Warren Buffett, one of the richest men on the planet, has frequently referred to the class war being waged in the United States.
There’s one happening in Canada, too, but we don’t talk much about it and we certainly don’t have any super-rich Canadians boldly admitting to one.
Mr. Buffett has said the rich are not just making the war, they are also winning.
Of course, the rich have a lot of help from politicians and governments who do their bidding by refusing to make them pay their share, by refusing to enact fair regulations, and by making the middle class and the poor pay for their mistakes and their greed.
Today that war is being played out on the streets of Wisconsin, Ohio and Indiana, where unionized workers are fighting for their piece of democracy, their right to collective bargaining and their right to a union.
The workers, tens of thousands of them, have been marching in the streets for days now, resisting
the union-busting tactics of their Republican governor, a Wisconsin politician heavily supported by the super wealthy and ultra-conservative Koch brothers.
The governor of Wisconsin, Scott Walker, manufactured a budget crisis by handing out huge tax breaks a few weeks ago and now, in addition to demanding major concessions from public-sector workers in order to balance the budget, he wants to take away their collective bargaining rights — forever.
Mr. Walker has not been coy about his plans. He has admitted that he would like his actions to be the catalyst for union busting in other American states.
Nobel Peace Prize-winning economist Paul Krugman, a New York Times columnist, said what Mr. Walker and his backers are trying to do is make Wisconsin — and eventually, America — less of a functioning democracy and more of a Third World oligarchy. In other words, power will rest with a small number of people — mostly rich people.
Krugman said, “that’s why anyone who believes that we need some counterweight to the political power of big money should be on the demonstrators’ side.” Unions, he says, are among the most important of institutions in providing that counterweight.
This class war isn’t just occurring south of the border. While governments in Canada have not gone quite as far as Governor Walker, there has been a concerted and consistent attack on unions, collective bargaining and labour rights in Canada too.
In recent days, Quebec passed back-to-work legislation against government lawyers. Ontario is drafting legislation banning the right to strike for transit workers. In the past 30 years, governments in Canada have passed more than 190 pieces of legislation attacking unions and collective bargaining. And yet the Supreme Court has been pretty clear about the right to collective bargaining.
“Recognizing that workers have the right to bargain collectively as part of their freedom of association reaffirms the values of dignity,
personal autonomy, equality and democracy that are inherent in the Charter,” the Supreme Court of Canada ruled in 2007.
Labour rights erosion
Since the early 1990s, provincial labour laws have been changed and eroded, making it more difficult to join a union. The provincial Liberals did so in Newfoundland and Labrador.

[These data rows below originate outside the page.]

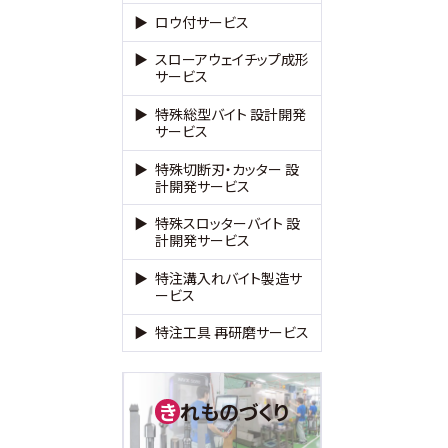
ロウ付サービス
スローアウェイチップ成形
サービス
特殊総型バイト 設計開発
サービス
特殊切断刃・カッター 設
計開発サービス
特殊スロッターバイト 設
計開発サービス
特注溝入れバイト製造サ
ービス
特注工具 再研磨サービス
れものづくり
き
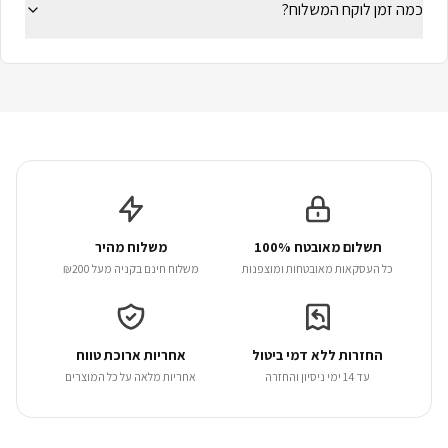
כמה זמן לוקח המשלוח?
תשלום מאובטח 100%
משלוח מהיר
כל העסקאות מאובטחות ומוצפנות
משלוח חינם בקניה מעל ₪200
החזרות ללא דמי ביטול
אחריות ארוכת טווח
עד 14 ימי ניסיון והחזרה
אחריות מלאה על כל המוצרים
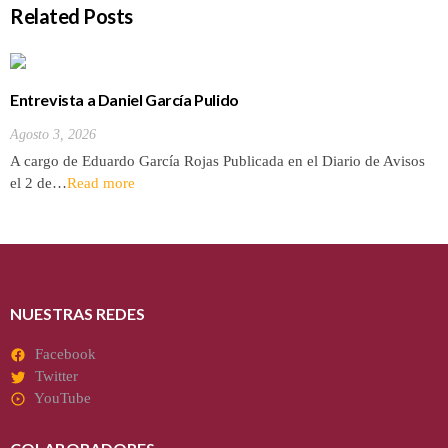
Related Posts
Entrevista a Daniel García Pulido
Agosto 3, 2026
A cargo de Eduardo García Rojas Publicada en el Diario de Avisos
el 2 de…
Read more
NUESTRAS REDES
Facebook
Twitter
YouTube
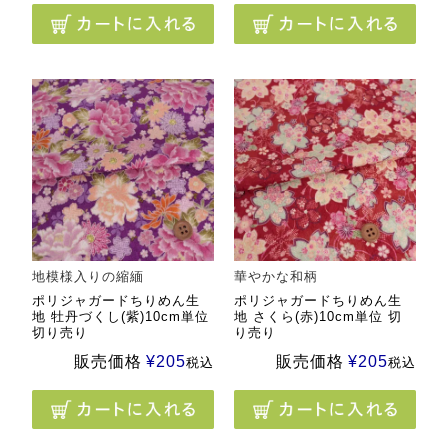
地模様入りの縮緬
華やかな和柄
ポリジャガードちりめん生
ポリジャガードちりめん生
地 牡丹づくし(紫)10cm単位
地 さくら(赤)10cm単位 切
切り売り
り売り
販売価格
¥
205
販売価格
¥
205
税込
税込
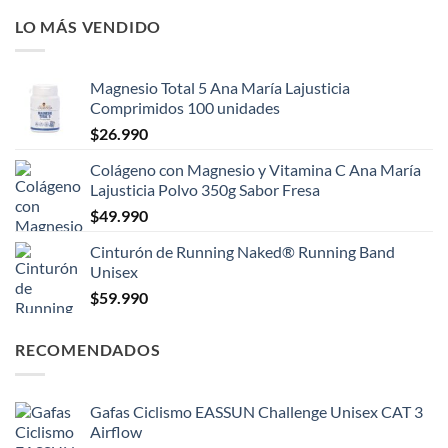
LO MÁS VENDIDO
Magnesio Total 5 Ana María Lajusticia
Comprimidos 100 unidades
$
26.990
Colágeno con Magnesio y Vitamina C Ana María
Lajusticia Polvo 350g Sabor Fresa
$
49.990
Cinturón de Running Naked® Running Band
Unisex
$
59.990
RECOMENDADOS
Gafas Ciclismo EASSUN Challenge Unisex CAT 3
Airflow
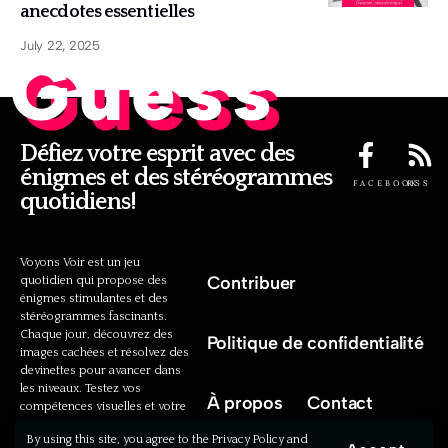
anecdotes essentielles
July 22, 2025
Guess
Défiez votre esprit avec des
énigmes et des stéréogrammes
FACEBOOK
RSS
quotidiens!
Voyons Voir est un jeu
Contribuer
quotidien qui propose des
énigmes stimulantes et des
stéréogrammes fascinants.
Chaque jour, découvrez des
Politique de confidentialité
images cachées et résolvez des
devinettes pour avancer dans
les niveaux. Testez vos
À propos
Contact
compétences visuelles et votre
intelligence cognitive avec nos
By using this site, you agree to the Privacy Policy and
défis uniques!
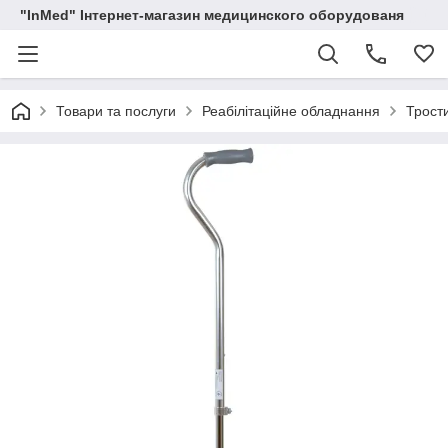
"InMed" Інтернет-магазин медицинского оборудованя
Товари та послуги
Реабілітаційне обладнання
Трост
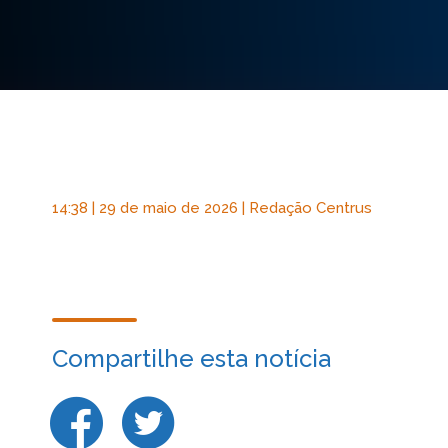
14:38 | 29 de maio de 2026 | Redação Centrus
Compartilhe esta notícia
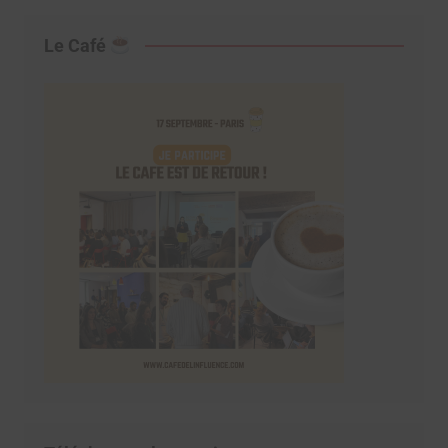
Le Café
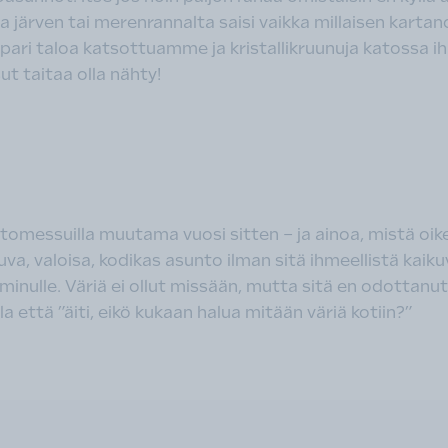
järven tai merenrannalta saisi vaikka millaisen kartano
 pari taloa katsottuamme ja kristallikruunuja katoss
t taitaa olla nähty!
messuilla muutama vuosi sitten – ja ainoa, mistä oikeast
va, valoisa, kodikas asunto ilman sitä ihmeellistä kaiku
minulle. Väriä ei ollut missään, mutta sitä en odottanut
a että ”äiti, eikö kukaan halua mitään väriä kotiin?”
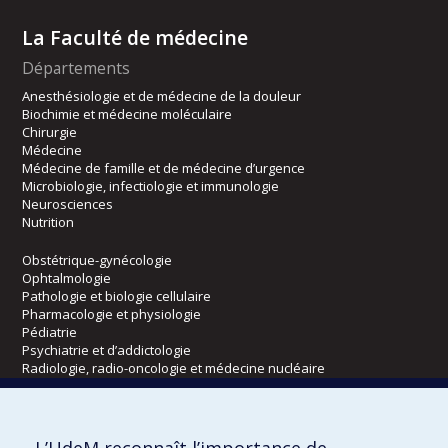
La Faculté de médecine
Départements
Anesthésiologie et de médecine de la douleur
Biochimie et médecine moléculaire
Chirurgie
Médecine
Médecine de famille et de médecine d’urgence
Microbiologie, infectiologie et immunologie
Neurosciences
Nutrition
Obstétrique-gynécologie
Ophtalmologie
Pathologie et biologie cellulaire
Pharmacologie et physiologie
Pédiatrie
Psychiatrie et d’addictologie
Radiologie, radio-oncologie et médecine nucléaire
Écoles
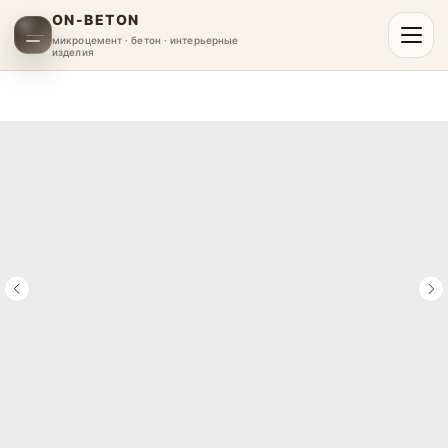
ON-BETON
микроцемент · бетон · интерьерные
изделия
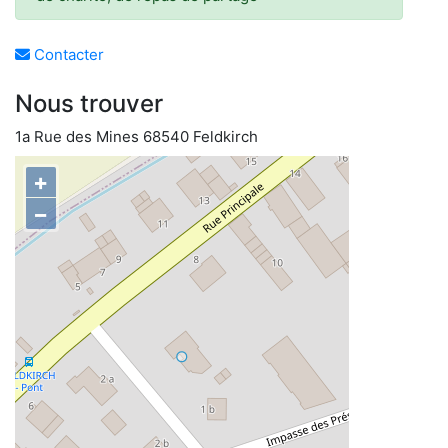
Contacter
Nous trouver
1a Rue des Mines 68540 Feldkirch
+
−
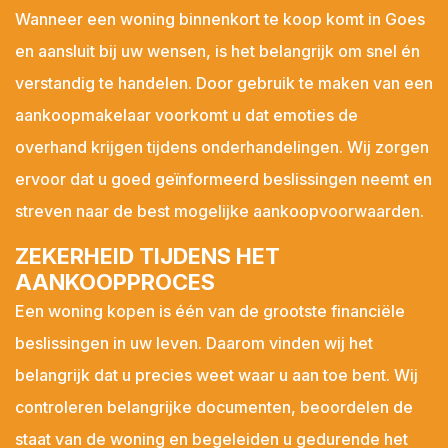
Wanneer een woning binnenkort te koop komt in Goes
en aansluit bij uw wensen, is het belangrijk om snel én
verstandig te handelen. Door gebruik te maken van een
aankoopmakelaar voorkomt u dat emoties de
overhand krijgen tijdens onderhandelingen. Wij zorgen
ervoor dat u goed geïnformeerd beslissingen neemt en
streven naar de best mogelijke aankoopvoorwaarden.
Lees hier onze
Privacy Policy
ZEKERHEID TIJDENS HET
AANKOOPPROCES
Een woning kopen is één van de grootste financiële
beslissingen in uw leven. Daarom vinden wij het
belangrijk dat u precies weet waar u aan toe bent. Wij
controleren belangrijke documenten, beoordelen de
staat van de woning en begeleiden u gedurende het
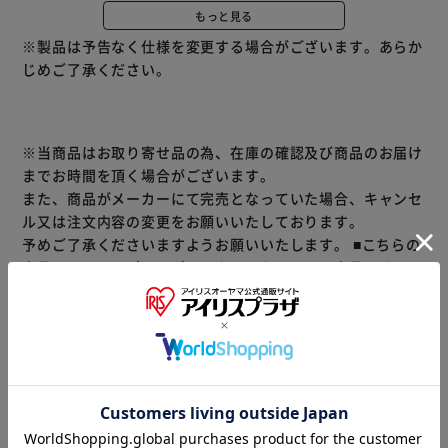
親子で一緒に、様々な素材を使って、作品を作ってみましょ
もっと見る
う。
※製品は予告なく仕様を変更する場合がございます。あらか
じめご了承ください。
※当商品はお取り寄せ品の為、在庫の確認及び商品のお届け
までお時間を頂く場合がございます。
また、商品がメーカーにて完売となっていた場合、キャンセ
ル又は注文内容の変更をお願いいたしております。
予めご了承くださいますようお願いいたします。
■こちらの
商品はアイリスプラザがセレクトしたオススメ商品です。
（ご注意）
数量限定商品はご注文が完了しても完売になる場合がござい
ます。ご注文をいただいた後にお断りさせていただく場合が
ございますのでなにとぞご了承ください。
商品情報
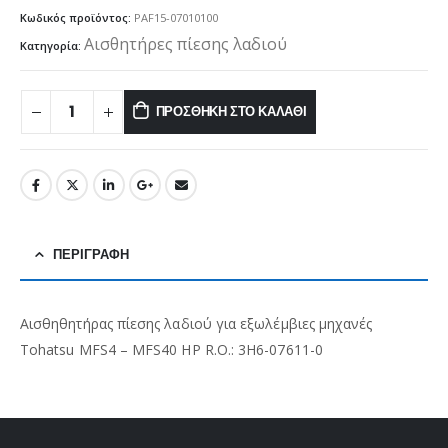
Κωδικός προϊόντος:
PAF15-07010100
Αισθητήρες πίεσης λαδιού
Κατηγορία:
ΠΡΟΣΘΉΚΗ ΣΤΟ ΚΑΛΆΘΙ
ΠΕΡΙΓΡΑΦΉ
Αισθηθητήρας πίεσης λαδιού για εξωλέμβιες μηχανές
Tohatsu MFS4 – MFS40 HP R.O.: 3H6-07611-0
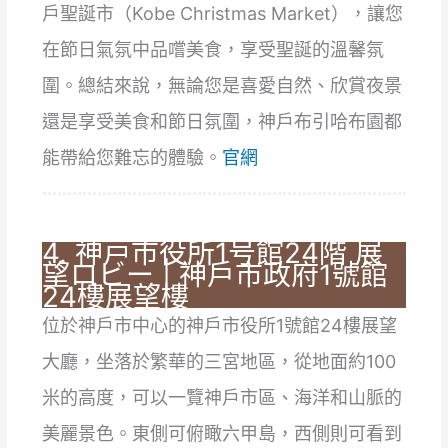
戶聖誕市（Kobe Christmas Market），讓您
在節日氣氛中品嚐美食，享受聖誕的溫馨氛
圍。總結來說，無論您是喜愛自然、欣賞夜景
還是享受美食和節日氛圍，神戶布引哈布園都
能帶給您難忘的體驗。
官網
4. 神戸市役所1号館24階 展
望ロビー | 神戶市政府1號館
24樓展望樓
位於神戶市中心的神戶市役所1號館24樓展望
大廳，坐落於繁華的三宮地區，從地面約100
米的高度，可以一覽神戶市區、海洋和山脈的
美麗景色。東側可俯瞰六甲島，西側則可看到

Labour laws have also not kept pace with the times. Globalization, the growth of multinationals and the concentration of corporate power has changed the balance of power at the collective bargaining table. And yet no labour code across the country has been modernized to accommodate the new economic times in which we live by protecting workers’ rights from the onslaught of global corporate power.
Of course, that’s because governments haven’t been exactly defending labour rights. Indeed, some governments have been a large part of the problem. The Harper Conservatives, who clearly have studied the Republican playbook, have done plenty, as a minority government, to attack labour rights.
It has included poisoned pills in budget bills that have nothing to do with budgets, such as a new law that prevents federal unions from fighting for pay equity. It has imposed agreements, rather than bargained them.
During the recent recession, the Harper government forced unionized workers to take concessions or their industry would not receive government loans. Today, corporations about to receive another
$6 billion in tax cuts do not have to do anything in return — just hold their hands out.
George Lakoff, author and professor of cognitive science and linguistics at the University of Berkley, says it’s all about what Conservatives want. Conservatives like Harper or Walker do not think the government should help citizens or help each other.
“The part of government they want to cut is not the military, not government subsidies to corporations, not the aspect of government that fits their worldview. They want to cut the part that helps people. Why? Because that violates individual responsibility,” says Prof. Lakoff.
Despite Canada’s budget deficit, the Harper Conservatives are planning to spend $16 billion on fighter jets, billions more on prisons and fighting a declining crime rate, and another $6 billion in corporate tax cuts. This is in addition to the billions of tax cuts already delivered to corporate Canada. Add it all up and we will have a manufactured budget crisis too. Add it all up and we can expect someone is going to have to pay. It’s likely to be those parts of government that help people.
And the insanity of it all is while working people struggle to hang on to what they have, those who caused the crisis in the first place have gone about their merry way, raking in billions and billions in profits and bonuses, leaving the dirty work and the war to their political puppets.